O indicador mede a qualidade de vida da população com base em três dimensões: educação, longevidade e renda. Quanto mais próximo de 1, maior o nível de desenvolvimento humano. Faixas entre 0,700 e 0,799 são classificadas como de alto desenvolvimento.

Entre os critérios avaliados, o Ceará teve melhor desempenho na educação, liderando o ranking nordestino com índice de 0,783. Pernambuco aparece na sequência, com 0,764. Apesar do destaque regional, o estado ocupa a 15ª colocação nacional nesse indicador.

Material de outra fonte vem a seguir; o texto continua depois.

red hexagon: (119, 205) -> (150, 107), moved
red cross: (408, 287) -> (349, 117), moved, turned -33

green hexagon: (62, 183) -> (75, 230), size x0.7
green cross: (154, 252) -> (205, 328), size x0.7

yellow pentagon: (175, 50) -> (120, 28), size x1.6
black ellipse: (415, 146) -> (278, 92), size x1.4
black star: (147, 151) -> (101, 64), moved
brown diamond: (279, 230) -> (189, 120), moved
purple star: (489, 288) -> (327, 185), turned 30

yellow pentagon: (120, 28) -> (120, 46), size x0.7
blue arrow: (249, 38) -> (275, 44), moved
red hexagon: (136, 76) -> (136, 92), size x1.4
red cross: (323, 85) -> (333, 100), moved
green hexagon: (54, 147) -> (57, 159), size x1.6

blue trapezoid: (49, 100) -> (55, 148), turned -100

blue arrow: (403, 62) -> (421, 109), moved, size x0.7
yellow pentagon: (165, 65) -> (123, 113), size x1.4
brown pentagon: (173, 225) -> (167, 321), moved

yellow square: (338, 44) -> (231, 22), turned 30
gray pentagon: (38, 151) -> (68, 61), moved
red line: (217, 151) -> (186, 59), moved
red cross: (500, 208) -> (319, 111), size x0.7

Na dimensão longevidade, o Ceará registrou índice de 0,871, ficando em segundo lugar no Nordeste e na quinta posição do país. A expectativa de vida no estado é de 77,26 anos, segundo o levantamento. Mulheres vivem, em média, 80,92 anos, enquanto os homens têm expectativa de 73,6 anos.

A renda segue como o principal desafio para o desenvolvimento humano no estado. O Ceará obteve índice de 0,677 nesse quesito, o segundo menor do Nordeste, à frente apenas do Maranhão. O estudo também aponta que o estado ainda não recuperou os níveis de renda registrados antes da pandemia.

Região Metropolitana de Fortaleza

Na análise das regiões metropolitanas nordestinas, Fortaleza alcançou IDHM de 0,796. O resultado ficou abaixo dos índices registrados em Natal (0,822), Teresina (0,809), Aracaju (0,809), Recife (0,806) e São Luís (0,806).

O levantamento destaca ainda desigualdades raciais e de gênero na Região Metropolitana de Fortaleza (RMF). O estudo aponta que a região possui o menor IDHM Renda da população negra entre as áreas metropolitanas analisadas no país, com índice de 0,684.

Entre as mulheres, a RMF também apresentou o pior desempenho em renda ajustada, com índice de 0,625.

De acordo com a coordenadora da Unidade de Desenvolvimento Humano do Pnud Brasil, Betina Barbosa, o resultado reflete um menor dinamismo econômico da Região Metropolitana de Fortaleza em comparação com outras capitais nordestinas.

Ela destacou que a RMF aparece na 18ª posição entre as 21 regiões metropolitanas avaliadas no estudo. Segundo a especialista, o desempenho é impactado principalmente pela dimensão renda, baseada na renda domiciliar per capita da população.